I repeat: I am not a morning person. I do have some discipline, and throughout the school year, when I have a more or less regular rhythm, I do get up at a regular hour (even if I don’t have class until the afternoon) to do potentially useful things. When I know that I don’t have to, though—on weekends, for example—I am the laziest of lazybones, and I usually spend most matutinal hours in bed. I don’t yet make it a habit to get up after 12pm, but I’m getting pretty close. And then I usually only get up because my bladder is full and I have to pee, after which a grudging breakfast follows, and then more unproductive hours loitering in my pajamas before I get dressed. My life is so exciting.
Mornings—and getting up—are just not my strong suit.

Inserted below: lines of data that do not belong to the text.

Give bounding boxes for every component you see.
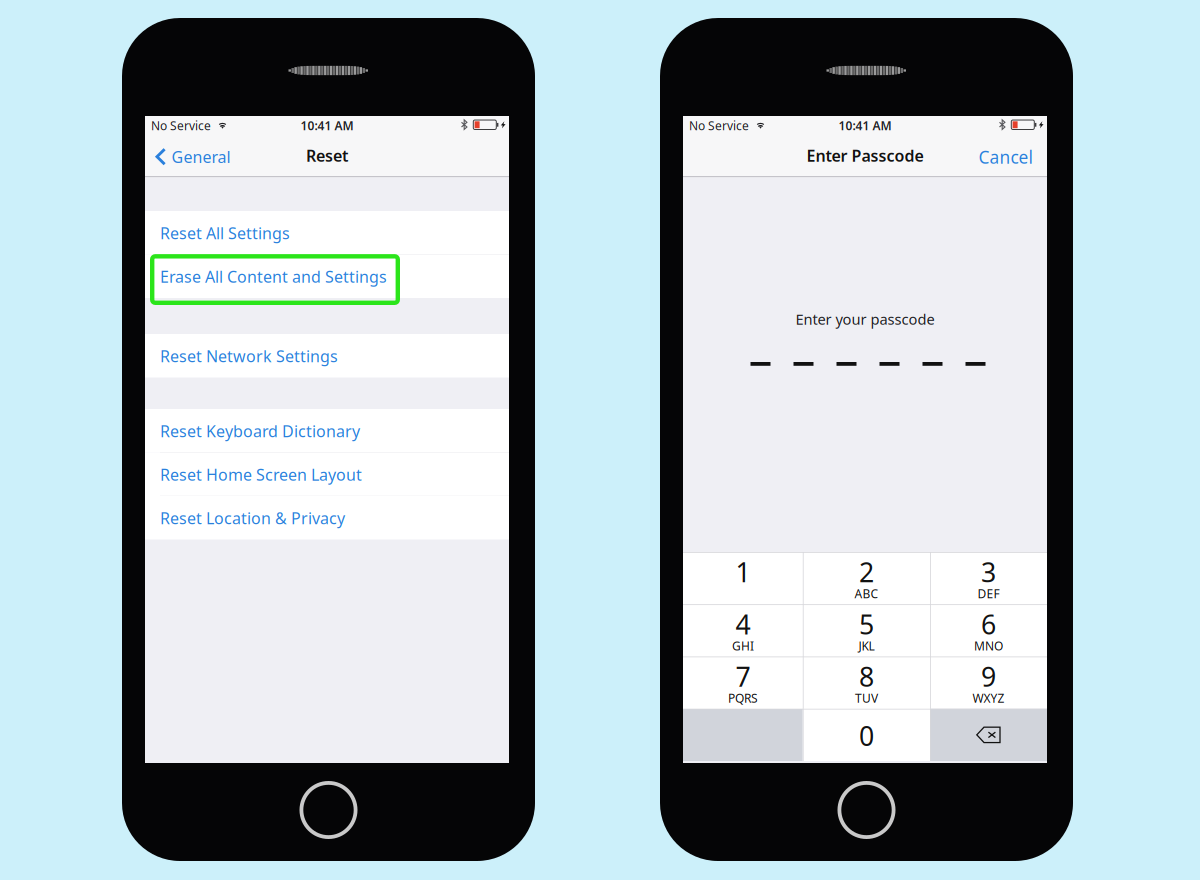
button[interactable]: Cancel (970, 137, 1046, 176)
staticText: TUV (855, 690, 878, 706)
staticText: Erase All Content and Settings (160, 266, 387, 287)
staticText: No Service (151, 118, 211, 134)
button[interactable]: 2 (803, 552, 930, 604)
button[interactable]: 8 (803, 656, 930, 709)
button[interactable]: 3 (930, 552, 1047, 604)
staticText: 4 (735, 606, 750, 642)
button[interactable]: Reset Network Settings (145, 334, 509, 378)
staticText: Enter Passcode (806, 145, 924, 166)
staticText: 10:41 AM (300, 118, 354, 134)
button[interactable]: Reset All Settings (145, 211, 509, 254)
button[interactable]: 6 (930, 604, 1047, 656)
staticText: 1 (735, 554, 750, 590)
staticText: 10:41 AM (838, 118, 892, 134)
staticText: 3 (981, 554, 996, 590)
staticText: MNO (974, 638, 1003, 654)
staticText: General (172, 146, 230, 168)
staticText: 9 (981, 659, 996, 694)
button[interactable]: Delete (930, 709, 1047, 761)
staticText: 0 (859, 718, 874, 753)
staticText: Reset (306, 145, 348, 166)
button[interactable]: 5 (803, 604, 930, 656)
button[interactable]: Reset Location & Privacy (145, 496, 509, 540)
button[interactable]: 0 (803, 709, 930, 761)
staticText: WXYZ (972, 690, 1004, 706)
staticText: GHI (732, 638, 754, 654)
staticText: No Service (689, 118, 749, 134)
button[interactable]: 9 (930, 656, 1047, 709)
button[interactable]: 1 (683, 552, 803, 604)
staticText: Reset Network Settings (160, 345, 338, 367)
button[interactable]: Reset Keyboard Dictionary (145, 409, 509, 452)
staticText: Reset All Settings (160, 222, 290, 244)
button[interactable]: General (145, 137, 250, 176)
staticText: JKL (858, 638, 874, 654)
staticText: PQRS (728, 690, 758, 706)
staticText: 6 (981, 606, 996, 642)
staticText: 5 (859, 606, 874, 642)
staticText: 8 (859, 659, 874, 694)
button[interactable]: 7 (683, 656, 803, 709)
staticText: Reset Keyboard Dictionary (160, 420, 360, 442)
staticText: DEF (978, 586, 1000, 601)
staticText: ABC (854, 586, 878, 601)
button[interactable]: Erase All Content and Settings (145, 254, 509, 298)
staticText: Cancel (978, 146, 1032, 169)
staticText: Enter your passcode (796, 309, 934, 329)
staticText: Reset Location & Privacy (160, 507, 345, 529)
staticText: 7 (735, 659, 750, 694)
button[interactable]: 4 (683, 604, 803, 656)
staticText: Reset Home Screen Layout (160, 464, 362, 485)
button[interactable]: Reset Home Screen Layout (145, 452, 509, 496)
staticText: 2 (859, 554, 874, 590)
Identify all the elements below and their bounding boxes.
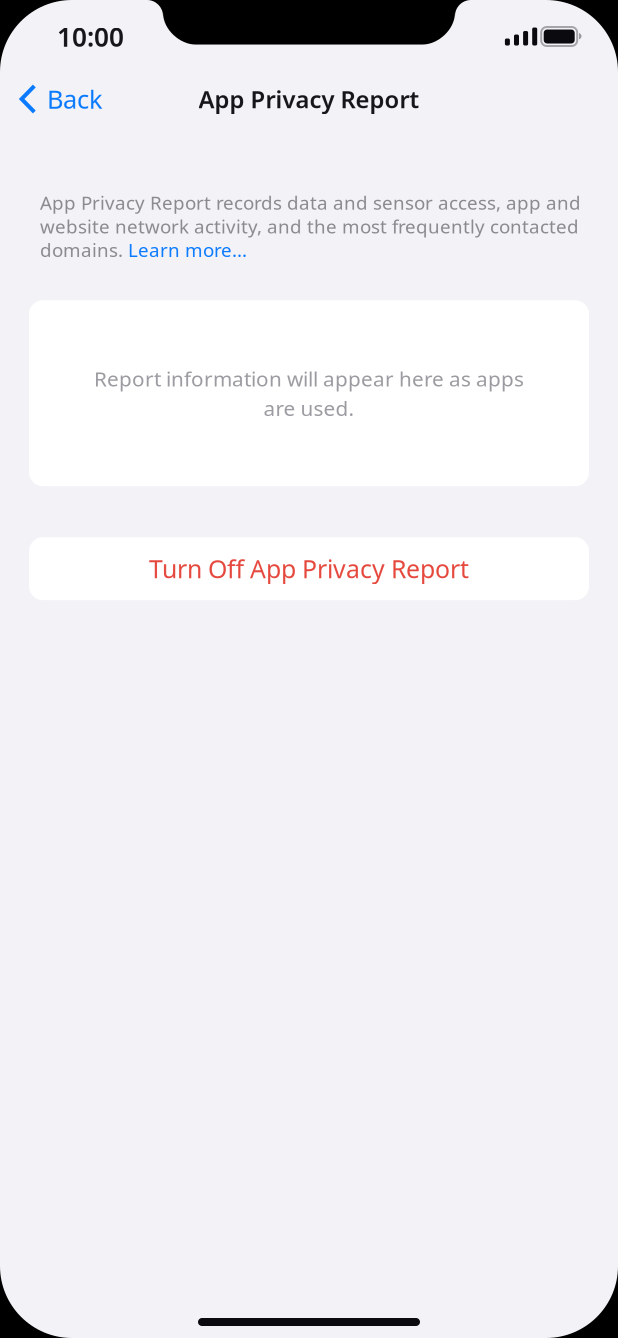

First there’s the stumbling-out-of-bed bit, which these days involves me glaring at my alarm clock when I see how very late in the morning it already is, and then a slouching pilgrimage to the bathroom. Then there’s the matutinal wee, and the slouching pilgrimage downstairs, where I make my breakfast (the same every morning, except on Sundays). On productive days, I go back upstairs after that to wash the sleep out of my eyes, get dressed, and brush my teeth. After that, I start up my computer for the daily checkup of my emails, Facebook, LinkedIn, etc. (there are so many things to keep track of these days). All this usually takes up a bit less than an hour (depending on how demanding social media are being today).
For times when I’m not writing, this is about the extent of my matutinal ritual; after that the daily humdrum of school and other obligations wheezes into being like an old, coughing, blubbering seal. For times when I am writing, however, I turn off Facebook strictly at the turn of the hour, I open whatever story I was working on (or an entirely virginal blank page), and I write. For an hour, usually. That is what I oblige myself to do. If it’s going well, and I’m in the flow, it can be longer than that (because it doesn’t happen often that you’re in the flow, and you need to grasp that chance when it arrives). Usually, though, it stops after one hour. It’s only one hour. It’s not like the amount of time Stephen King spends writing every day (four hours, I think?). But it makes all the difference for the rest of the day. Because yes, this morning I have been writing, and today I can rightfully call myself a writer, and even if very bad things are about to happen that day, in that matutinal moment of bliss, I feel invincible. It’s a feeling many writers know: in fact, many claim that they don’t so much enjoy the writing itself, but the feeling of ‘having written.’ Which I recognize very well, and I’m glad to be endorsed by my actually-published and famous peers.
It doesn’t always work, however, and recently I’ve been especially erratic in my writing habits. It comes in pangs, which is not a good sign, and it makes me feel shitty because this is how amateurs work (in bursts of inspiration). When I do write, though, it seems to happen usually not during the matutinal period, but rather in the afternoon. Which is remarkably different, because it appears not to give me half as much satisfaction as writing in the morning does. Because half the day’s already over then, and the possibility to feel great about the upcoming day is considerably diminished. Even though I write 1k every time, and don’t just go with whatever amount of words a single hour yields (which can be 1k, but might as well flicker at a meager 200 words), it simply doesn’t seem to do for my self esteem what writing in the morning does. And in that sense, I suppose, I might be a morning person. But don’t hold me to that.